Retype the whole listing that follows, with nothing added or left out.

'''

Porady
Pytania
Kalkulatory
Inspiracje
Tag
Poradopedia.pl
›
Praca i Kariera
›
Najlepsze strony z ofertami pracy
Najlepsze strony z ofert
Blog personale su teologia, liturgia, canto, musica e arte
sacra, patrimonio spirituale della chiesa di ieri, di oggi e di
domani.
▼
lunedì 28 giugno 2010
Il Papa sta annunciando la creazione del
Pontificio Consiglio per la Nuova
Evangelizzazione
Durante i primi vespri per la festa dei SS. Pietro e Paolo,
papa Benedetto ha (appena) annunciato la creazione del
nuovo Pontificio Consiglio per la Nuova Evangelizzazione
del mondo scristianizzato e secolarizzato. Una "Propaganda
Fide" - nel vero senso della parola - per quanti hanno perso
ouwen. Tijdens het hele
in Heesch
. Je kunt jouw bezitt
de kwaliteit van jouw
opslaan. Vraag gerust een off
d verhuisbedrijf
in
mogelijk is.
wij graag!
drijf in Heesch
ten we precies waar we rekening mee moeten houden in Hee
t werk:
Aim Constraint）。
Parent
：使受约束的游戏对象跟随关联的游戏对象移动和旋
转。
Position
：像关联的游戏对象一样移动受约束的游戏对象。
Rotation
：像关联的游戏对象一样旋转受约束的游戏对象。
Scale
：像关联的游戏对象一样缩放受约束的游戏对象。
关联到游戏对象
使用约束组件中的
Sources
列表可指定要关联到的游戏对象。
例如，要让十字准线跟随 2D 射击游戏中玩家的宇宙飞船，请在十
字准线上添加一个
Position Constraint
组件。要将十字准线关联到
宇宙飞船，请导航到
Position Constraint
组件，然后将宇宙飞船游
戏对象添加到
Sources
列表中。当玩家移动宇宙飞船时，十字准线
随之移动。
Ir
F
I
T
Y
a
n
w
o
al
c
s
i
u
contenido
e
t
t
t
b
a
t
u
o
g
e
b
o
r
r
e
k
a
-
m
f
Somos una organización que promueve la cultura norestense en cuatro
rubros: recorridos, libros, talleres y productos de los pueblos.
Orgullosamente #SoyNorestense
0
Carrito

'''

ANSWER SECTION ::
Porady
Pytania
Kalkulatory
Inspiracje
Tag
Poradopedia.pl
›
Praca i Kariera
›
Najlepsze strony z ofertami pracy
Najlepsze strony z ofert
Blog personale su teologia, liturgia, canto, musica e arte
sacra, patrimonio spirituale della chiesa di ieri, di oggi e di
domani.
▼
lunedì 28 giugno 2010
Il Papa sta annunciando la creazione del
Pontificio Consiglio per la Nuova
Evangelizzazione
Durante i primi vespri per la festa dei SS. Pietro e Paolo,
papa Benedetto ha (appena) annunciato la creazione del
nuovo Pontificio Consiglio per la Nuova Evangelizzazione
del mondo scristianizzato e secolarizzato. Una "Propaganda
Fide" - nel vero senso della parola - per quanti hanno perso
ouwen. Tijdens het hele
in Heesch
. Je kunt jouw bezitt
de kwaliteit van jouw
opslaan. Vraag gerust een off
d verhuisbedrijf
in
mogelijk is.
wij graag!
drijf in Heesch
ten we precies waar we rekening mee moeten houden in Hee
t werk:
Aim Constraint）。
Parent
：使受约束的游戏对象跟随关联的游戏对象移动和旋
转。
Position
：像关联的游戏对象一样移动受约束的游戏对象。
Rotation
：像关联的游戏对象一样旋转受约束的游戏对象。
Scale
：像关联的游戏对象一样缩放受约束的游戏对象。
关联到游戏对象
使用约束组件中的
Sources
列表可指定要关联到的游戏对象。
例如，要让十字准线跟随 2D 射击游戏中玩家的宇宙飞船，请在十
字准线上添加一个
Position Constraint
组件。要将十字准线关联到
宇宙飞船，请导航到
Position Constraint
组件，然后将宇宙飞船游
戏对象添加到
Sources
列表中。当玩家移动宇宙飞船时，十字准线
随之移动。
Ir
F
I
T
Y
a
n
w
o
al
c
s
i
u
contenido
e
t
t
t
b
a
t
u
o
g
e
b
o
r
r
e
k
a
-
m
f
Somos una organización que promueve la cultura norestense en cuatro
rubros: recorridos, libros, talleres y productos de los pueblos.
Orgullosamente #SoyNorestense
0
Carrito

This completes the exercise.